Evet öncelikle bu oyun tiyatromuza Gülriz Sururi ve Engin Cezzar gibi iki dev oyuncu kazandırdı. Haldun Taner, entelektüel görünümünün altında halkından kopuk bir yazar değildi tam tersine babacan, sevgi dolu, ince zekâya sahip bir insandı. Tiyatromuza sadece epik tiyatroyu ve kabare tiyatrosunu armağan etmedi. Bakın 1967’de kurduğu ‘Devekuşu Kabare’de tiyatromuza Zeki Alasya-Metin Akpınar ikilisini kazandırdı. Bu ikilinin sergilediği ilk oyun olan ‘Vatan Kurtaran Şaban’ ile başlayan bir süreç, müzikli oyunların, kabare tiyatrolarının ardı ardına açılmasına ve yeni oyuncuların sahneye adım atmasına yol açtı. Haldun Taner bu anlamda yol gösterici gerçek bir akıl hocası ve ağabeydir. Tiyatromuzun özgün oyuncularından biri olan Ferhan Şensoy’u da keşfeden, yüreklendiren, hatta ailesine bile etki ederek oyuncu yapan o’dur. Ferhan Şensoy youtube’da dolaşan 5 dakikalık videosunda bu durumu gözleri dolu bir halde anlatır. Kısacası Haldun Taner pek çok iyi oyuncuya el vermiştir, destek olmuştur, bu bizde pek olan bir şey değildir, bizim sanat alemimizde daha çok genç yeteneklerin önünü kesmek, onların yükselmesine engel olmak, taş koymak gibi durumlar ağırlıktadır. Haldun Taner bunun tam tersini yaparak ‘olumlu’ örnek olabileceğini de bize göstermiş, ‘insani’ değerleriyle yüce ve büyük bir ustadır.

Kadir İncesu Cihan Demirci ile konuştu.

Haldun Taner’in 24 oyunu olduğu biliniyor. Keşanlı Ali Destanı’nı diğer yapıtlarından ayıran temel unsurlar neler?

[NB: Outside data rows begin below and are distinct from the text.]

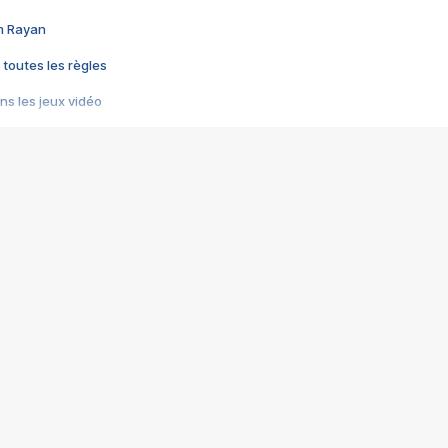
im Rayan
 toutes les règles
s les jeux vidéo
us choquant de Rockstar ? - Le scandale BULLY
e plus moche de Steam
du RÊVE tourne au CAUCHEMAR
pendant 8 heures
it… à tort
umiliés par un jeu vidéo
ire - Final Fantasy 8
ti un empire - Age of Empires
story DOFUS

Bu oyunların yarıya yakınını izlemiş biri olarak, pek çok kişinin de kabul ettiği gibi bence de en iyi oyunu ‘Keşanlı Ali Destanı’. Bu oyun Haldun Taner’in doruk noktası. Bir kere ‘Epik Tiyatro’nun ilk örneği olduğu için Haldun beyin kaleminde bu ‘ilk’ olmanın müthiş coşkusu ve heyecanı sezilir. Taner’in ironiye dayalı mizahı bu oyunda zirvededir. ‘Keşanlı Ali Destanı’ndan sonra en beğendiğim ikinci oyunu da ‘Vatan Kurtaran Şaban’dır ki, onun da zaten ‘Kabare Tiyatrosu’nun ilk örneği olarak aynı coşku ve heyecan içinde yazıldığı bellidir. ‘Keşanlı Ali Destanı’nı diğer oyunlarından ayıran en önemli özellik bu oyunun her kesime seslenir olması. Şüphesiz diğer oyunlarında da bu özellik var ama Keşanlı’da bu özellik en üst noktada. Şarkı sözlerinin ve müziğin tiyatro oyununda ne kadar önemli olduğunu bize gösteren ilk oyun bu.